Objective: The aim of the present study was to evaluate serum soluble interleukin-1 receptor antagonist (sIL-1RA) concentration and its relationship with the degree of cigarette smoking in patients with Graves' ophthalmopathy (GO).
Design and subjects: Twenty-two consecutive GO patients (20 women, two men; age range 25-68 years, mean 48 years; 12 smokers, 10 non-smokers) submitted to IV glucocorticoid pulses over a 3-month period.
Measurements: sIL-1RA levels were measured by an immunoenzymatic assay (sensitivity, 4 ng/l; normal range, 50-290 ng/l) before glucocorticoid treatment, after two months of therapy, and 3 months after drug withdrawal.

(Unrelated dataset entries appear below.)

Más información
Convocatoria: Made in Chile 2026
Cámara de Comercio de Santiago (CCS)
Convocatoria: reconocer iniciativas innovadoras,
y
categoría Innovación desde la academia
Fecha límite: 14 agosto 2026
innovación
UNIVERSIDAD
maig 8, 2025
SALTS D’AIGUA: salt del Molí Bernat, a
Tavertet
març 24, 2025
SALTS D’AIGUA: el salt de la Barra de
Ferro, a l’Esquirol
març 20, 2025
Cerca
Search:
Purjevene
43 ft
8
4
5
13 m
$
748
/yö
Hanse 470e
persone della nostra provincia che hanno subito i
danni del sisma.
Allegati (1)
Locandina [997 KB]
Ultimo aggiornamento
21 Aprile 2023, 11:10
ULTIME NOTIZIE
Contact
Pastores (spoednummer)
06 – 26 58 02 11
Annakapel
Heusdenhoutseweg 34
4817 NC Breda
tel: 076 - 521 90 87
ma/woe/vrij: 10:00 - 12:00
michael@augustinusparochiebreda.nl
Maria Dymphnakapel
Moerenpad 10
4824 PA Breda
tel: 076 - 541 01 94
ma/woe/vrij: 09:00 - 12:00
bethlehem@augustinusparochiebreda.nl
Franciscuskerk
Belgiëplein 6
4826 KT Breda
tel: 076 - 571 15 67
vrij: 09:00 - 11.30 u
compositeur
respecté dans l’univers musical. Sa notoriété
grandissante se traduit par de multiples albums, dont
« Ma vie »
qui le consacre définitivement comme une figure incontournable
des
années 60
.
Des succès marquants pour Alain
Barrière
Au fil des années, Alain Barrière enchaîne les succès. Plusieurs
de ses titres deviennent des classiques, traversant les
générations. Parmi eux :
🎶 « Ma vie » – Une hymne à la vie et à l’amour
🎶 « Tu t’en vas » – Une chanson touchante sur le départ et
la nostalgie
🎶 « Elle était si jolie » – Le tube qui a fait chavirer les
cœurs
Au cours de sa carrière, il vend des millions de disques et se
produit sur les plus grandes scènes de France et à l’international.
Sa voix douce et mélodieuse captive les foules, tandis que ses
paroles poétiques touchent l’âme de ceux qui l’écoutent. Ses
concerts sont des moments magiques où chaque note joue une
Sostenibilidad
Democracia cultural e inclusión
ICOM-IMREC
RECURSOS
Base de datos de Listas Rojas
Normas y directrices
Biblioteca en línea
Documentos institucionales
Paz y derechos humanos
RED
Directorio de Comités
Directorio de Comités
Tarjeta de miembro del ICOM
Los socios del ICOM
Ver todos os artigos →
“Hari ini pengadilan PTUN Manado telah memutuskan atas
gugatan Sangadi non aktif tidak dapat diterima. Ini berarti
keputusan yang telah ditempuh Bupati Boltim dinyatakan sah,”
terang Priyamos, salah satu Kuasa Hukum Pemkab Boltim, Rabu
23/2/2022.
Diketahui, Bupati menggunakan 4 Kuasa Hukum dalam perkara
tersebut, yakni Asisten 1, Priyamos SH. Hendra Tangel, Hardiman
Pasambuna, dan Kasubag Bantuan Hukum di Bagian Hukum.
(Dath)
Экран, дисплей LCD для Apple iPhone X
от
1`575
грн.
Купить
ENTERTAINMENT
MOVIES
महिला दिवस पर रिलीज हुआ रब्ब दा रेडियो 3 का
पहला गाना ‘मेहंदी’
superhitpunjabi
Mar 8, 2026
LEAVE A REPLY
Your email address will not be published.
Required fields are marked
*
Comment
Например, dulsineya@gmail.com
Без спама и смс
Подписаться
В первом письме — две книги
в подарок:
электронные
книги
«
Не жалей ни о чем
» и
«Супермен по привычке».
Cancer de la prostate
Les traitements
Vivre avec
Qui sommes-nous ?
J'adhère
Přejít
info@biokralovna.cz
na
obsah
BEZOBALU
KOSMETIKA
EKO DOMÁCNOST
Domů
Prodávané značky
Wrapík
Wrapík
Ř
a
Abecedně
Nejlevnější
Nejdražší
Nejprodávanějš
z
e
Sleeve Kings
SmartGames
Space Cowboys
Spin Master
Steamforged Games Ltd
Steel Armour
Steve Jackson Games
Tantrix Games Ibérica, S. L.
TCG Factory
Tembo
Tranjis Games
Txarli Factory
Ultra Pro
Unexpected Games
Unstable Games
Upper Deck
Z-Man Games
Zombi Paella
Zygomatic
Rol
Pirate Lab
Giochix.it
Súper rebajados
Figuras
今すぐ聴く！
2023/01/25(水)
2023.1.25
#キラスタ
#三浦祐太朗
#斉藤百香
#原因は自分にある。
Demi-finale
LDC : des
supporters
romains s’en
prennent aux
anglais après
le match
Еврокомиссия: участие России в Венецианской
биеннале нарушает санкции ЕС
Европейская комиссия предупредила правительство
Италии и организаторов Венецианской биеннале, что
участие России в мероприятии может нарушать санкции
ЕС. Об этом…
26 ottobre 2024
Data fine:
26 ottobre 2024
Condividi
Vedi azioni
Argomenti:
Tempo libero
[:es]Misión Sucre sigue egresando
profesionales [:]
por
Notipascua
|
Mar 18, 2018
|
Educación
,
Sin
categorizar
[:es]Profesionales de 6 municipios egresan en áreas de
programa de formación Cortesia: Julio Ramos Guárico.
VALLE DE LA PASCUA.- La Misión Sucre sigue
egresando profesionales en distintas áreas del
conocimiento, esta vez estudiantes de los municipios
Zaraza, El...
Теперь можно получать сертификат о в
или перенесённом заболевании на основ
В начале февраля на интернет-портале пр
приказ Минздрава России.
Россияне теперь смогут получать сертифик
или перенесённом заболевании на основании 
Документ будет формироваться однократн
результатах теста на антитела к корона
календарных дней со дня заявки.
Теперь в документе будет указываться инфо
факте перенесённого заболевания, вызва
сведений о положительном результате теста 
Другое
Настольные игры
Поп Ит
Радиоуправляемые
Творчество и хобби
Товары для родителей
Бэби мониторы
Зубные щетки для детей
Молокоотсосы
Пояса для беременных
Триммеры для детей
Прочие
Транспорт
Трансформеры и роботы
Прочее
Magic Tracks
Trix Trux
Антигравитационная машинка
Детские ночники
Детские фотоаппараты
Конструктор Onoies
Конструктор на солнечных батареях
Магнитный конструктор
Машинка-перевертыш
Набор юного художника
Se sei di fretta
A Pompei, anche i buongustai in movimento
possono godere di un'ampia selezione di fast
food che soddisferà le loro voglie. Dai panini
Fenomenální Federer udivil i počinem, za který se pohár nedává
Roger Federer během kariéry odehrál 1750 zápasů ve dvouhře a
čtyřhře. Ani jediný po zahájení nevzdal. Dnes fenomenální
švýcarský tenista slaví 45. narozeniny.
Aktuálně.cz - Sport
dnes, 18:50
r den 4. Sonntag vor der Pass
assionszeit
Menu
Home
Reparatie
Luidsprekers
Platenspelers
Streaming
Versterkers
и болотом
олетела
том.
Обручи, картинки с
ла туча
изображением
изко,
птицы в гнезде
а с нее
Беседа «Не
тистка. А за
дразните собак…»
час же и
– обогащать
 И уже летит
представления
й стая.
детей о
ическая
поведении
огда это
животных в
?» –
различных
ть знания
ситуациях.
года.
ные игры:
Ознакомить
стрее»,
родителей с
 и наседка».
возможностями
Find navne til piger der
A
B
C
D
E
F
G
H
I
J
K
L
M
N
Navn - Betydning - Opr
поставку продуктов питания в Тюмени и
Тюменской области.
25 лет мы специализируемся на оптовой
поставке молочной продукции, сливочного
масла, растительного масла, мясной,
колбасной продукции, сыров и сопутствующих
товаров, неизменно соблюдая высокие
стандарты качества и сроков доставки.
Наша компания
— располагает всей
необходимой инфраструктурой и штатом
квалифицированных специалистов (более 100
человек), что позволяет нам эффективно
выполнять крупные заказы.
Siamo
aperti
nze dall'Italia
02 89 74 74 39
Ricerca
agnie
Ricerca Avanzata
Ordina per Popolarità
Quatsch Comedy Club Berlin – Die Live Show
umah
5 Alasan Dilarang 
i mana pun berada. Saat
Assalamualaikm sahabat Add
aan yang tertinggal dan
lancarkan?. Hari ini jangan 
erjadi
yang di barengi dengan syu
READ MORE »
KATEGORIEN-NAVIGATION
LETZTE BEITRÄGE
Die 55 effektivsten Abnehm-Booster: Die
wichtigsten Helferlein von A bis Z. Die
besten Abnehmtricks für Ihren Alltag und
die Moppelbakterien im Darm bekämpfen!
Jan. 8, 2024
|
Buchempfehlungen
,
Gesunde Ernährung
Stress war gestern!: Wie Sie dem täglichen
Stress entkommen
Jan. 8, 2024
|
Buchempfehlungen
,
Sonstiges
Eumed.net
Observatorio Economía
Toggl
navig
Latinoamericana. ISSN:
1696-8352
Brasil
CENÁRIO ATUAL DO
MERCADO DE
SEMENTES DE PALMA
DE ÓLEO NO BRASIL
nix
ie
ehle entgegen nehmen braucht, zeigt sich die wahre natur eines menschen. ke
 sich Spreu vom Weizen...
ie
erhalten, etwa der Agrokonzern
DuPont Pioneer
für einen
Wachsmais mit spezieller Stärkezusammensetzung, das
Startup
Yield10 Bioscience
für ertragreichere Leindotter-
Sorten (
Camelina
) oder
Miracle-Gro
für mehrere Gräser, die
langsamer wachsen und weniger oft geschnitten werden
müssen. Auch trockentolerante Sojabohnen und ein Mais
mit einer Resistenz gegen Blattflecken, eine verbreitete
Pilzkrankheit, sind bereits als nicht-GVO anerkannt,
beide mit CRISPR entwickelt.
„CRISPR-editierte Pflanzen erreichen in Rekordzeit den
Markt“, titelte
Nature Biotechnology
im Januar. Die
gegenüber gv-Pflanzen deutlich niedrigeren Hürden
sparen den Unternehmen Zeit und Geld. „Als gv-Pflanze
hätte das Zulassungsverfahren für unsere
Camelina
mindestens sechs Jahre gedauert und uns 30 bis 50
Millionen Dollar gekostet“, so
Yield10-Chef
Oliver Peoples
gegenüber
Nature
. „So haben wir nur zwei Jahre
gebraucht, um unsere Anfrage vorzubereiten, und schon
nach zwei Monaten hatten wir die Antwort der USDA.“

Results: Thirteen patients responded to treatment (59%; five smokers and eight non-smokers), nine were non-responders (41%; seven smokers and two non-smokers). Baseline median sIL-1RA concentration did not differ in smokers and non-smokers (222 and 173 ng/l, respectively; P = 0.69). Likewise, no significant differences were found between the two groups during treatment (537 and 389 ng/l, respectively; P = 0.28); sIL-1RA concentration after treatment was higher in smokers (258 vs. 94 ng/l; P = 0.02). There was no correlation between basal sIL-1RA levels and the degree of cigarette smoking. Likewise, there was no difference in sIL-1RA levels in responders and non-responders, either at baseline (186 vs. 216 ng/l; P = 0.83), during or after treatment.
Conclusion: Our study suggests that circulating soluble interleukin-1 receptor antagonist levels, both at baseline and during glucocorticoid treatment, are neither influenced by cigarette smoking nor predictive of subsequent response to glucocorticoid treatment.